Stored entries
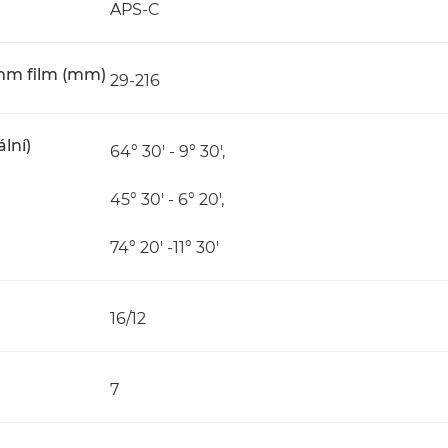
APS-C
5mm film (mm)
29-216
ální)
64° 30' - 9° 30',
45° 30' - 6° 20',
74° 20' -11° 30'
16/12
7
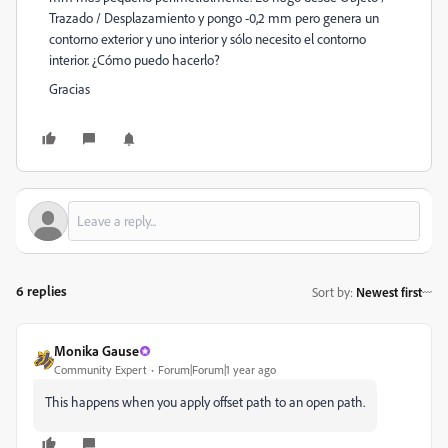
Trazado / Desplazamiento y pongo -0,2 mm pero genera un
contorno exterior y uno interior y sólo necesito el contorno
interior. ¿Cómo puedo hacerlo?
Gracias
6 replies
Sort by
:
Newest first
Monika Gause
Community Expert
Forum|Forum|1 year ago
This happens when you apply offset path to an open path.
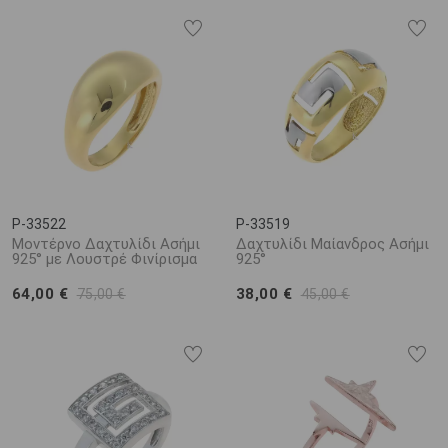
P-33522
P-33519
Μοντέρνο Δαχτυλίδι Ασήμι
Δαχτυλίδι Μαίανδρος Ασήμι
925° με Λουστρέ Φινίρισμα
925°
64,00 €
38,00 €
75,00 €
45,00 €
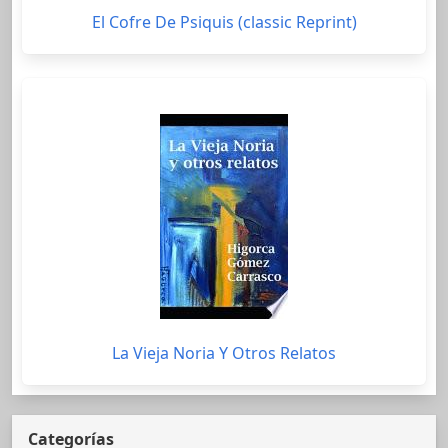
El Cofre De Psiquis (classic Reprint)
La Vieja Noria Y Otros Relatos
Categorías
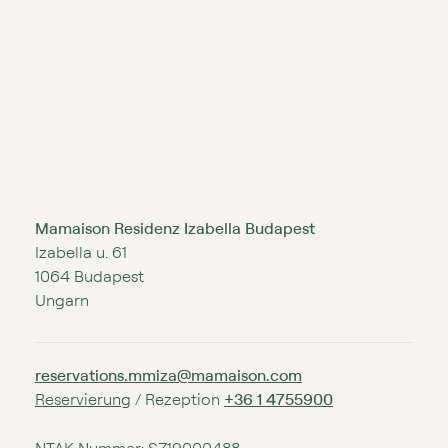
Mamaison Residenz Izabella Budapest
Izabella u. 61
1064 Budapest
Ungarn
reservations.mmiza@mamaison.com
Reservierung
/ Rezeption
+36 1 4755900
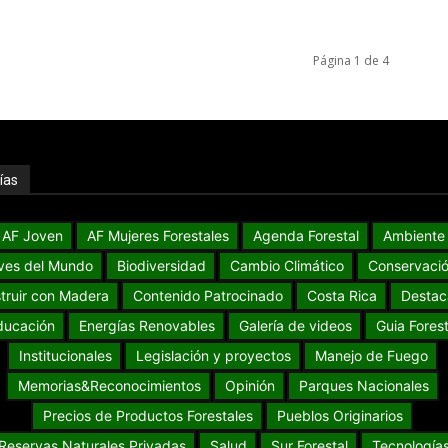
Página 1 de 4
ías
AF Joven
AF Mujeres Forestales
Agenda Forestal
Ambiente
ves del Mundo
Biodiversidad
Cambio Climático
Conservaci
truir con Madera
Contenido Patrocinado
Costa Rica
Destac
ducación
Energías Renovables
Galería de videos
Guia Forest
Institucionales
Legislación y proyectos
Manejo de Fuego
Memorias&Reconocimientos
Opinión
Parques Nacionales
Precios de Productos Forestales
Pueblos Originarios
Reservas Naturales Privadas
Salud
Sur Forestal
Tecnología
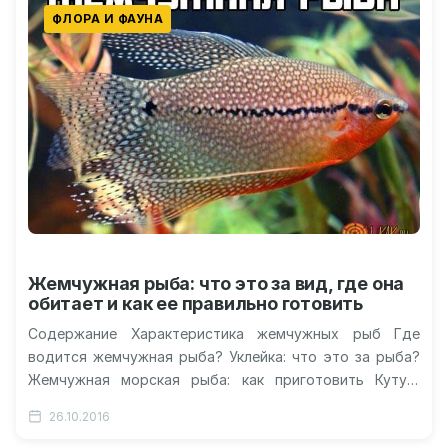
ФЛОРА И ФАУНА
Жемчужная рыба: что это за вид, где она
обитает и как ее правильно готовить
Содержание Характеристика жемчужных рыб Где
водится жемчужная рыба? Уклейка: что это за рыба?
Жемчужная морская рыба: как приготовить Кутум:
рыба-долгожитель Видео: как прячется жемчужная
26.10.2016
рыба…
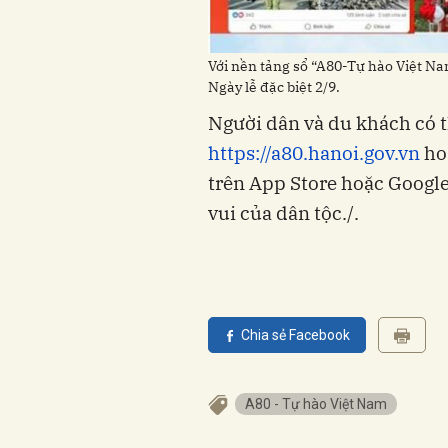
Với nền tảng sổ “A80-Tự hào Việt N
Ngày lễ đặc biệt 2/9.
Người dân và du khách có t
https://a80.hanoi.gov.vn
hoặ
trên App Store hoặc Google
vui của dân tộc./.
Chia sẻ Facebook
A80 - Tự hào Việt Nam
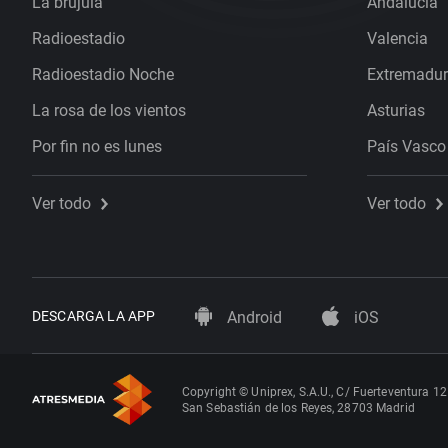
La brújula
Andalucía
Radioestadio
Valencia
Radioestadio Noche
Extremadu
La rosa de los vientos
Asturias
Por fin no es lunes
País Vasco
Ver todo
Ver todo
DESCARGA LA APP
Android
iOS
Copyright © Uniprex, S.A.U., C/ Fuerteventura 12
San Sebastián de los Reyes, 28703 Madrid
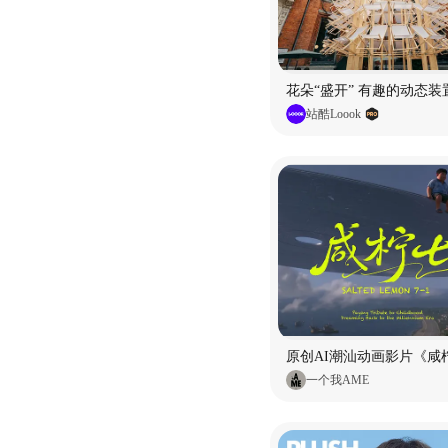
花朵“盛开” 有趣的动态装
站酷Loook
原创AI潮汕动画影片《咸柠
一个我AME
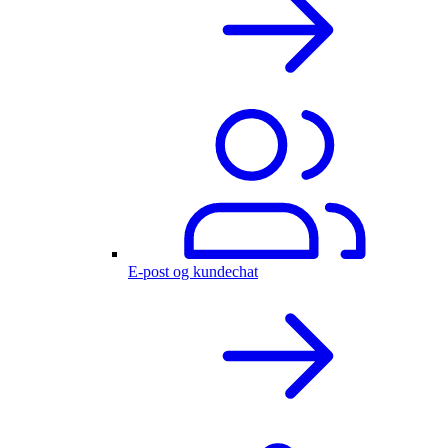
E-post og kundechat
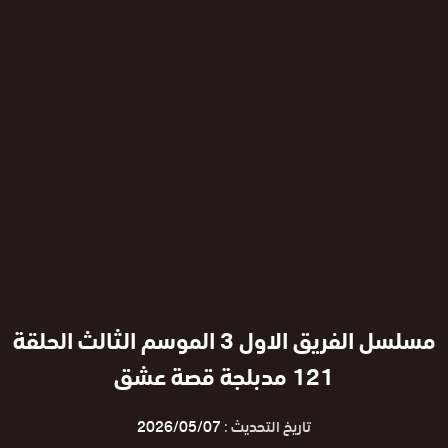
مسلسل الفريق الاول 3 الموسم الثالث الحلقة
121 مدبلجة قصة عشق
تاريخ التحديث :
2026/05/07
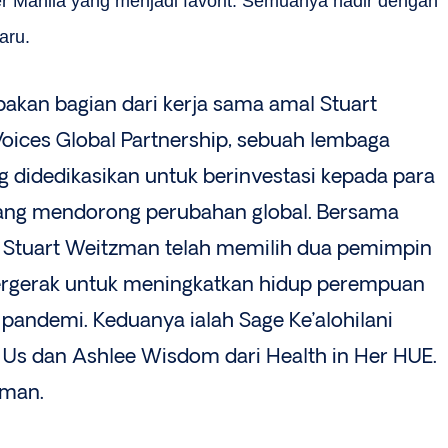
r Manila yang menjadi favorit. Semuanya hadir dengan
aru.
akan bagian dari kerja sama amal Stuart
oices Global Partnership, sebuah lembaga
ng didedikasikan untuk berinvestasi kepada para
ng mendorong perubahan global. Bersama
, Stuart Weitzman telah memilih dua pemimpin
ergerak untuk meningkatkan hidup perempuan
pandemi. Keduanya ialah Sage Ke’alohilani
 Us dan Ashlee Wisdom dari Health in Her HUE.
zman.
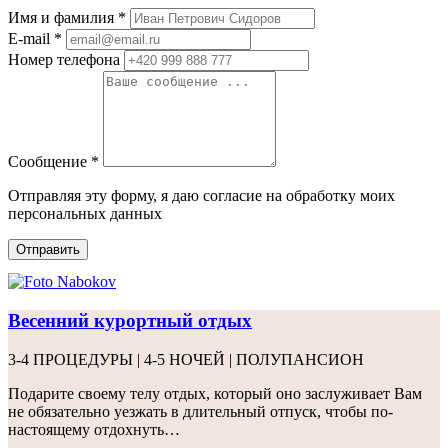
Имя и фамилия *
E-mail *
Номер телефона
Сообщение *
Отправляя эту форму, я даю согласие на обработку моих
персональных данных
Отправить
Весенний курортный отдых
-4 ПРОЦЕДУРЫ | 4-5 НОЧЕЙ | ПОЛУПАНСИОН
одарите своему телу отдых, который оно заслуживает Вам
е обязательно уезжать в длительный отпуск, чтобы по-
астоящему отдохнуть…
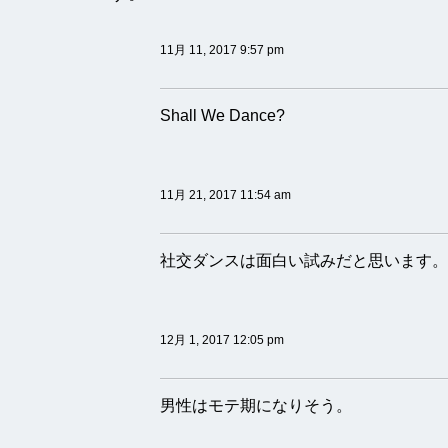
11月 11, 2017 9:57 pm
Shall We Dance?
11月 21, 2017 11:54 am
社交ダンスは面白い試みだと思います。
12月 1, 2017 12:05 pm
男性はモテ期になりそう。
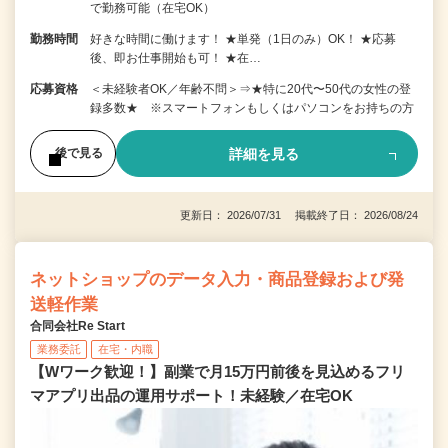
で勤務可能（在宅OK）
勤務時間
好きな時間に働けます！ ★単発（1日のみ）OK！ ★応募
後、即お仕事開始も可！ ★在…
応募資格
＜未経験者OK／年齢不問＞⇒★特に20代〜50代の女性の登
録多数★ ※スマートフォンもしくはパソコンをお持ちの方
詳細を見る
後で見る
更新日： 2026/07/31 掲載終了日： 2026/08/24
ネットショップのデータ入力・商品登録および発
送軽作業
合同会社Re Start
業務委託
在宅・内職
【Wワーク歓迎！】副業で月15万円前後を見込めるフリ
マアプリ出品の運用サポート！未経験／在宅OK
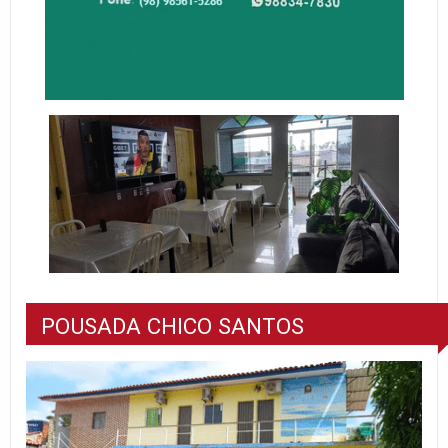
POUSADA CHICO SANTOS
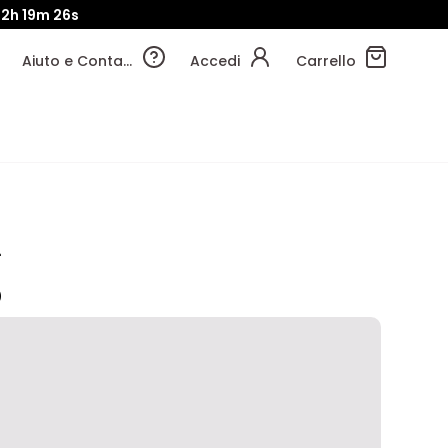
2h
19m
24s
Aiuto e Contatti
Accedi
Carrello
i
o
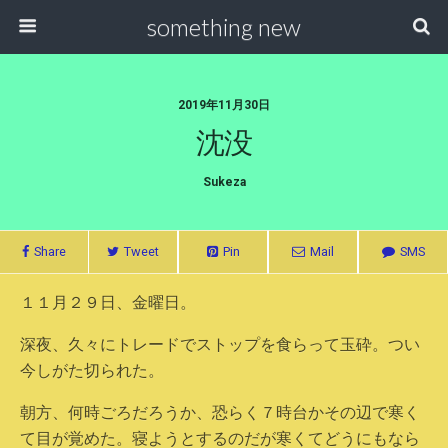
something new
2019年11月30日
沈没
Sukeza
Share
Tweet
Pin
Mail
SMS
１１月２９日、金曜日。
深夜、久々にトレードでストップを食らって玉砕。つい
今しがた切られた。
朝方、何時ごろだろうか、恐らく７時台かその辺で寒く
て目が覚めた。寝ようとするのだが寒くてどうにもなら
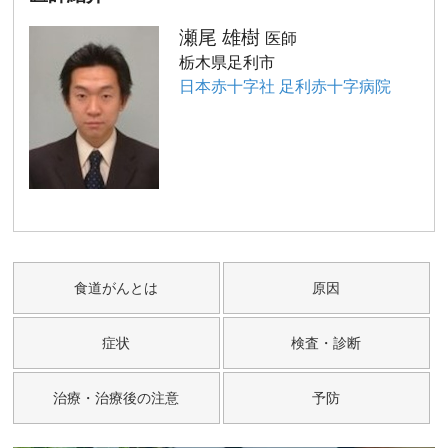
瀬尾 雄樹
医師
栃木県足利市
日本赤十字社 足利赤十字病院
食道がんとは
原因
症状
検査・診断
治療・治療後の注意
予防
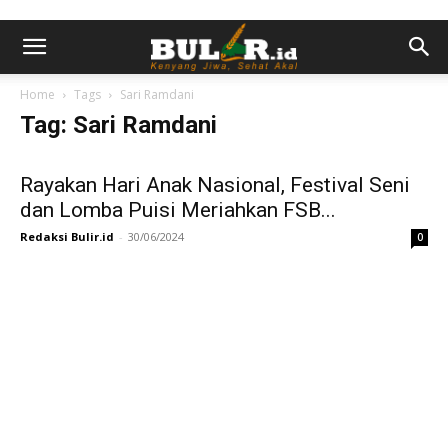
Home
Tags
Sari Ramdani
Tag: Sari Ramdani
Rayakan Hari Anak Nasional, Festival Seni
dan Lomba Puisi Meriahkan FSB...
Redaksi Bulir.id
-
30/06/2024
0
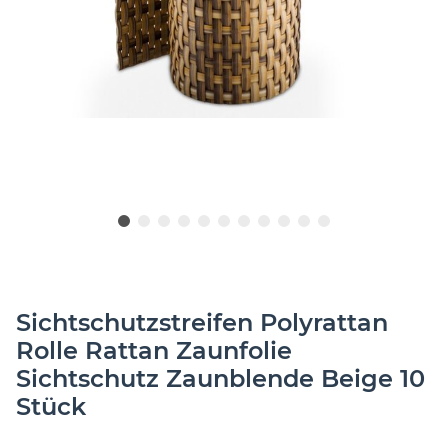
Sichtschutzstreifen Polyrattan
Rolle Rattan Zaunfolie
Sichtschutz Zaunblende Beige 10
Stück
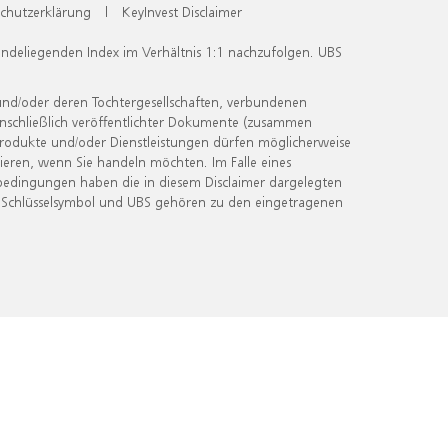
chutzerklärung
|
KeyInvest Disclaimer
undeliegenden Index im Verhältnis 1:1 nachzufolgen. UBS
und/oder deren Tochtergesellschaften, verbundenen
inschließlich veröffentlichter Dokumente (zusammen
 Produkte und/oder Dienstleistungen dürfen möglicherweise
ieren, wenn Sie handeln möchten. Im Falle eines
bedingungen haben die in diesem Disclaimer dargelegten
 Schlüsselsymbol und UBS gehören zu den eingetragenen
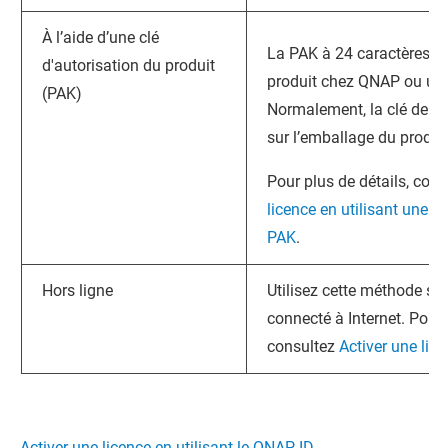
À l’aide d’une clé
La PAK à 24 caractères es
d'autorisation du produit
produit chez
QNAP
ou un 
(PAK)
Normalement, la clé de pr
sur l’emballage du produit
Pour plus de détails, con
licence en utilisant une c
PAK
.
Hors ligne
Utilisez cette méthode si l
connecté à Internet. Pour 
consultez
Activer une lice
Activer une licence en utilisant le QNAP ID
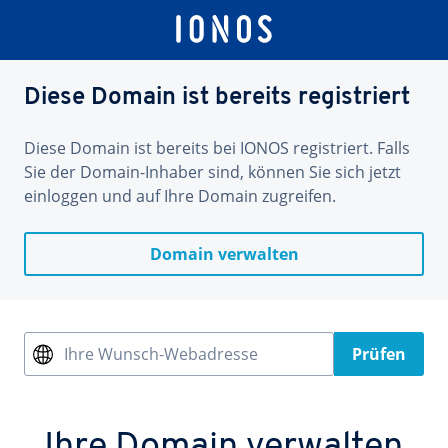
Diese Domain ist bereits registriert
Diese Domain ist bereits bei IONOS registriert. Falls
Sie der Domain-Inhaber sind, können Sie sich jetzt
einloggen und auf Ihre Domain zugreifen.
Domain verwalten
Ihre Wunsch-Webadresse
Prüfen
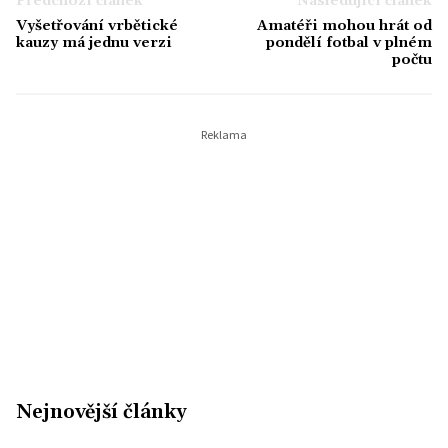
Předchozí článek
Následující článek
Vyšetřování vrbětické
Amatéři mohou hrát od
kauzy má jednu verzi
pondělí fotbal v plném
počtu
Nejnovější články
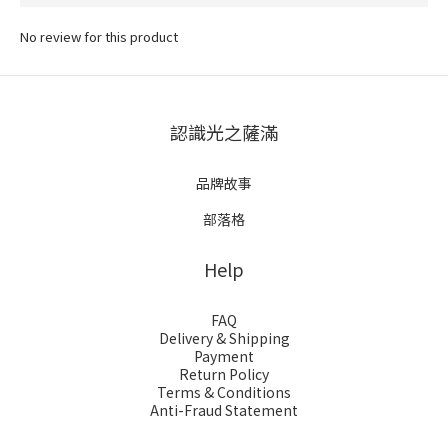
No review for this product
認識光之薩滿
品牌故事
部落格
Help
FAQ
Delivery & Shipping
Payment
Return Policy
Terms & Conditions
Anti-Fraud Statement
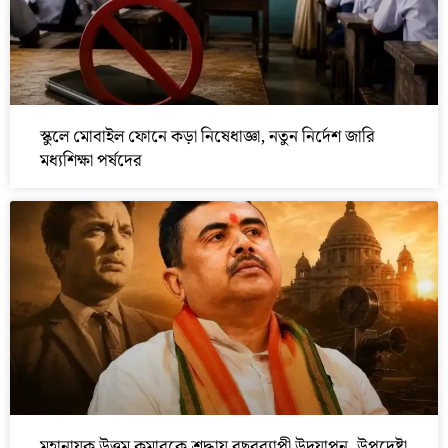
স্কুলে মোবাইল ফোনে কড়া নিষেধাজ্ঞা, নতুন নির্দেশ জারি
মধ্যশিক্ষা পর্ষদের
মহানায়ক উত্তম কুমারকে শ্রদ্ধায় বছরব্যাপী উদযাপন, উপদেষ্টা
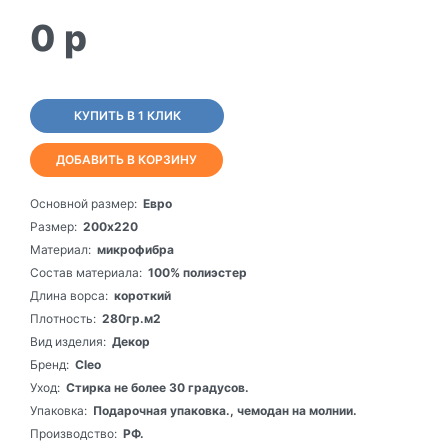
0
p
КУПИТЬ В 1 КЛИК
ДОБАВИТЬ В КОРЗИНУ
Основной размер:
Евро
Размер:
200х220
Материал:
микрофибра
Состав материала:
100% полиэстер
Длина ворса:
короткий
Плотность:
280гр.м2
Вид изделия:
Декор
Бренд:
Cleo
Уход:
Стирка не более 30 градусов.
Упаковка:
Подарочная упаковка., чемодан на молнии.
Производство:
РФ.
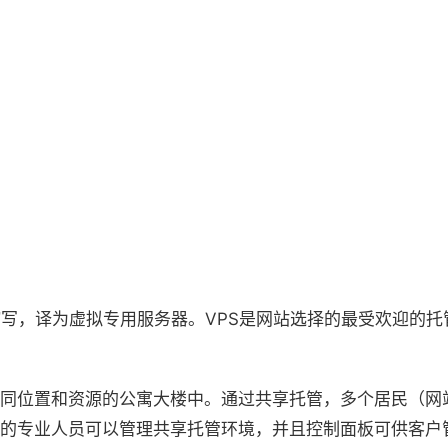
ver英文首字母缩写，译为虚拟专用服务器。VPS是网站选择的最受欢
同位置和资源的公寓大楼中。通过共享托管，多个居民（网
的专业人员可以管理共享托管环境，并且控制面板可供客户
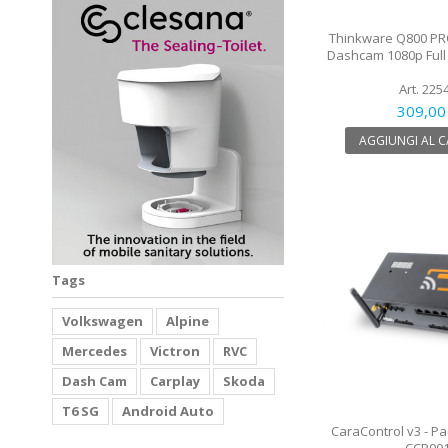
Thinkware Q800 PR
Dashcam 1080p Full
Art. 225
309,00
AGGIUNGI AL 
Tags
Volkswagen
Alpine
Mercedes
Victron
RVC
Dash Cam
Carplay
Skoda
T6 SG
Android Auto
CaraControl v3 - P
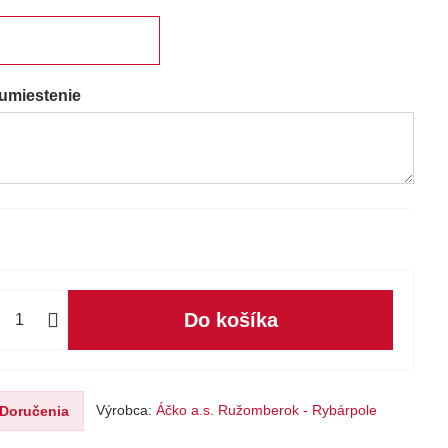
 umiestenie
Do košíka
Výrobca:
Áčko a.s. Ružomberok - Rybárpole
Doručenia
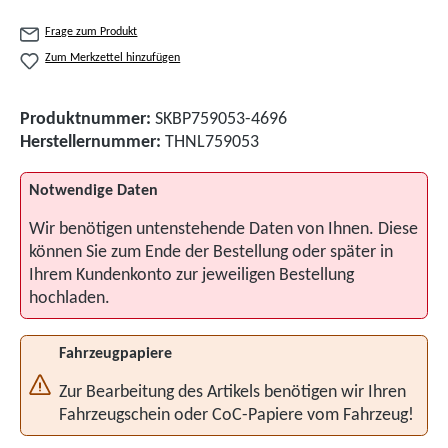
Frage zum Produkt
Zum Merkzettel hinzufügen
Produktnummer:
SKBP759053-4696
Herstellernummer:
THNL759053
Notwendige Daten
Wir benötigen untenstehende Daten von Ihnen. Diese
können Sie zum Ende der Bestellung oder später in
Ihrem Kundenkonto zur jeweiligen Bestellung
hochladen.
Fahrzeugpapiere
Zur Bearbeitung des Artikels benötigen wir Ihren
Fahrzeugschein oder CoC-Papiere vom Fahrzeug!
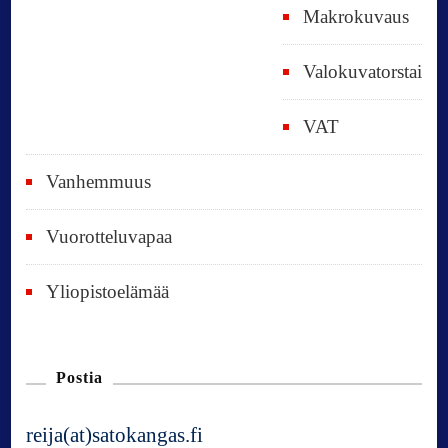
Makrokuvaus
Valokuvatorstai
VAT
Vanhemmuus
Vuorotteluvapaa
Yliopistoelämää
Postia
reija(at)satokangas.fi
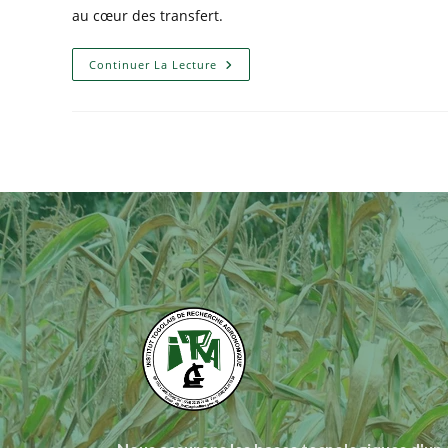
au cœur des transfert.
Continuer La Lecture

** Task item **
Now transcribe the lines above exactly, starting at the line containing "dan Lomba Puisi Meriahkan FSB..." and ending at the line containing "Anti-Fraud Statement", both lines included, pictures excluded.

** Output of the exercise **
dan Lomba Puisi Meriahkan FSB...
Redaksi Bulir.id
-
30/06/2024
0
Sichtschutzstreifen Polyrattan
Rolle Rattan Zaunfolie
Sichtschutz Zaunblende Beige 10
Stück
chutzerklärung
|
KeyInvest Disclaimer
undeliegenden Index im Verhältnis 1:1 nachzufolgen. UBS
und/oder deren Tochtergesellschaften, verbundenen
inschließlich veröffentlichter Dokumente (zusammen
 Produkte und/oder Dienstleistungen dürfen möglicherweise
ieren, wenn Sie handeln möchten. Im Falle eines
bedingungen haben die in diesem Disclaimer dargelegten
 Schlüsselsymbol und UBS gehören zu den eingetragenen
À l’aide d’une clé
La PAK à 24 caractères es
d'autorisation du produit
produit chez
QNAP
ou un 
(PAK)
Normalement, la clé de pr
sur l’emballage du produit
Pour plus de détails, con
licence en utilisant une c
PAK
.
Hors ligne
Utilisez cette méthode si l
connecté à Internet. Pour 
consultez
Activer une lice
Activer une licence en utilisant le QNAP ID
Diese Domain ist bereits registriert
Diese Domain ist bereits bei IONOS registriert. Falls
Sie der Domain-Inhaber sind, können Sie sich jetzt
einloggen und auf Ihre Domain zugreifen.
Domain verwalten
Ihre Wunsch-Webadresse
Prüfen
Předchozí článek
Následující článek
Vyšetřování vrbětické
Amatéři mohou hrát od
kauzy má jednu verzi
pondělí fotbal v plném
počtu
Nejnovější články
No review for this product
認識光之薩滿
品牌故事
部落格
Help
FAQ
Delivery & Shipping
Payment
Return Policy
Terms & Conditions
Anti-Fraud Statement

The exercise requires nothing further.